Con una mano mi afferra per il mento, costringendomi ad incontrare il suo sguardo ravvicinato.

«Sono d'accordo, dovrei controllare con attenzione, e voglio che non smetti di guardarmi negli occhi mentre faccio questa accurata ispezione», chiarisce con sguardo serio, mentre con l'altra mano libera vaga verso i miei jeans lentamente, passando sulla mia pancia scoperta e cosparsa dalla pelle d'oca.

In due semplici mosse slaccia il bottone e poi fa scendere la cerniera, per poi addentrarsi dentro.

«Occhi nei miei...» mi rimprovera, mentre sussulto dal piacere per il suo contatto, anche se ancora separato da un sottile strato di stoffa.

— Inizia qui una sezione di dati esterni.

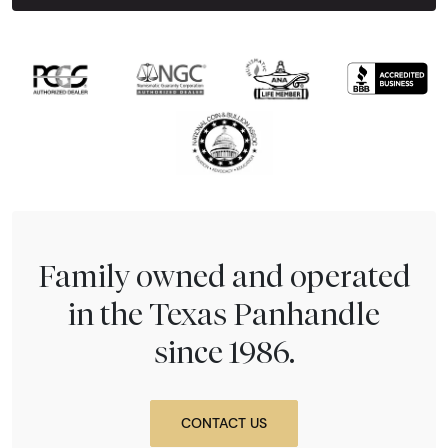
Next Tes
Family owned and operated
in the Texas Panhandle
since 1986.
CONTACT US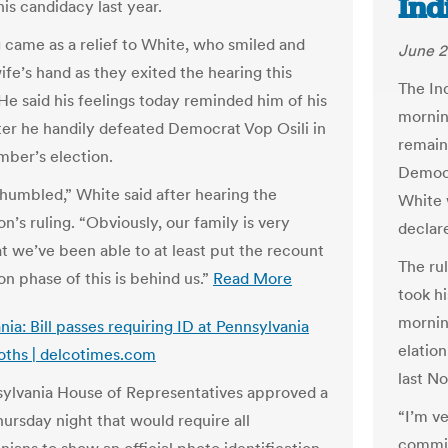
Ind
is candidacy last year.
g came as a relief to White, who smiled and
June 2
ife’s hand as they exited the hearing this
The In
He said his feelings today reminded him of his
mornin
fter he handily defeated Democrat Vop Osili in
remain
mber’s election.
Democr
 humbled,” White said after hearing the
White 
’s ruling. “Obviously, our family is very
declare
t we’ve been able to at least put the recount
The ru
n phase of this is behind us.”
Read More
took hi
mornin
ia: Bill passes requiring ID at Pennsylvania
elatio
oths | delcotimes.com
last N
ylvania House of Representatives approved a
“I’m v
Thursday night that would require all
commiss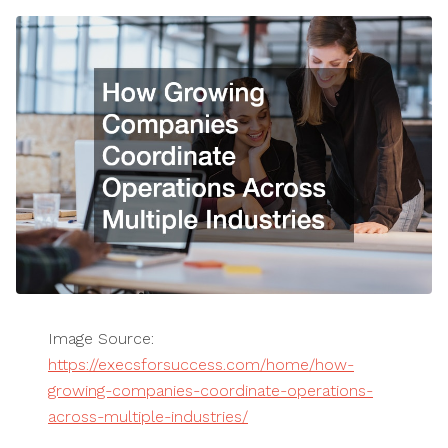
Image Source:
https://execsforsuccess.com/home/how-
growing-companies-coordinate-operations-
across-multiple-industries/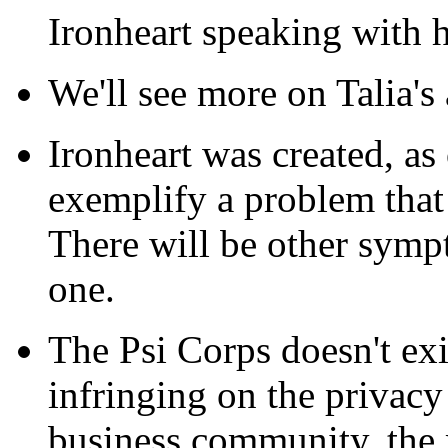
Ironheart speaking with h
We'll see more on Talia's 
Ironheart was created, as
exemplify a problem that
There will be other symp
one.
The Psi Corps doesn't exis
infringing on the privacy
business community, the 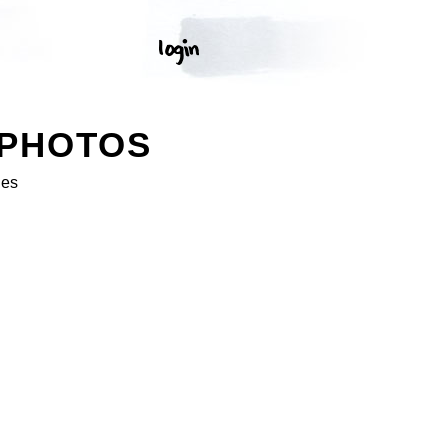
 PHOTOS
ges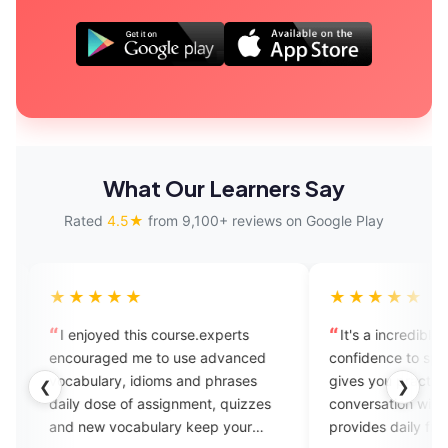
What Our Learners Say
Rated
4.5★
from 9,100+ reviews on Google Play
★★★
★★★★★
yed this course.experts
It's a incredible app... It builds 
ged me to use advanced
confidence to speak English fluent
ary, idioms and phrases
gives you practice to start your
❮
❯
ose of assignment, quizzes
conversation without any hesitati
 vocabulary keep your
provides daily free vocabulary an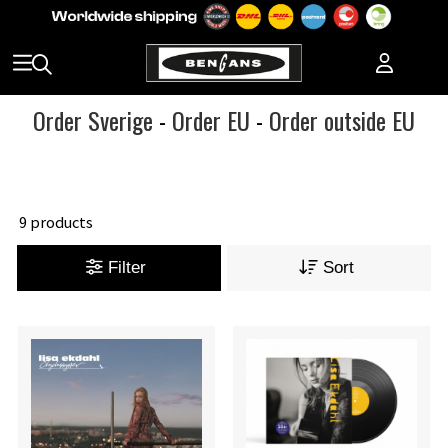
Order Sverige
-
Order EU
-
Order outside EU
9 products
Filter
Sort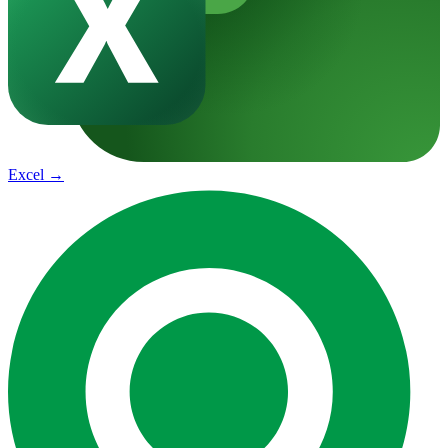
Excel
→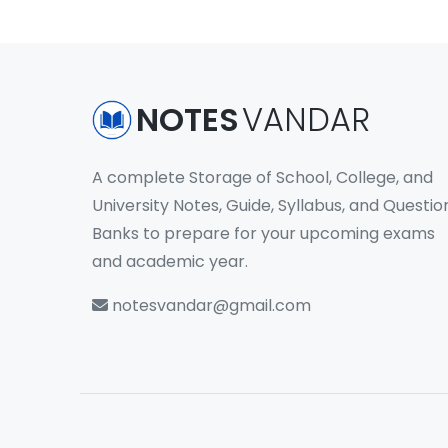
NOTES
VANDAR
A complete Storage of School, College, and
University Notes, Guide, Syllabus, and Questio
Banks to prepare for your upcoming exams
and academic year.
notesvandar@gmail.com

Le sue dita scendono e scendono, sono pronte a scostare le mutandine ma un suono trillante e molto vicino, ci fa sobbalzare e allontanare.

«Maledizione...» mormora in un sussurro che percepisco a malapena.

C'è qualcuno alla porta, ed è strano per un mercoledì, be sinceramente sarebbe strano anche in un altro giorno. Anche perché vuol dire che qualcuno ha attraversato il cancello, e anche i controlli di William. Potrebbe essere lui, visto che Joyce è quasi sicuramente in cucina.

Mi sistemo velocemente la felpa e i pantaloni, mentre Matthew si avvicina alla porta con una certa titubanza. Probabilmente ha fatto i miei stessi ragionamenti.

Apre la porta e davanti mi ritrovo le ultime persone che mi sarei aspettata di vedere, la mia famiglia. Ci sono tutti, mamma, papà, Aria e Chad.

«E voi cosa ci fate qua?» chiedo curiosa mentre i loro sguardi ci osservano pieni di domande. Be effettivamente sembra che New York ci abbia mangiato per poi risputarci fuori con un odore discutibile e con un aspetto disastroso.

«Signori Dallas, vedo che sono arrivati gli ospiti per la cena, li faccio accomodare?» chiede Joyce, che come una ninja silenziosa, è arrivate alle nostre spalle, senza fare un minimo rumore. Ecco perché l'arrosto.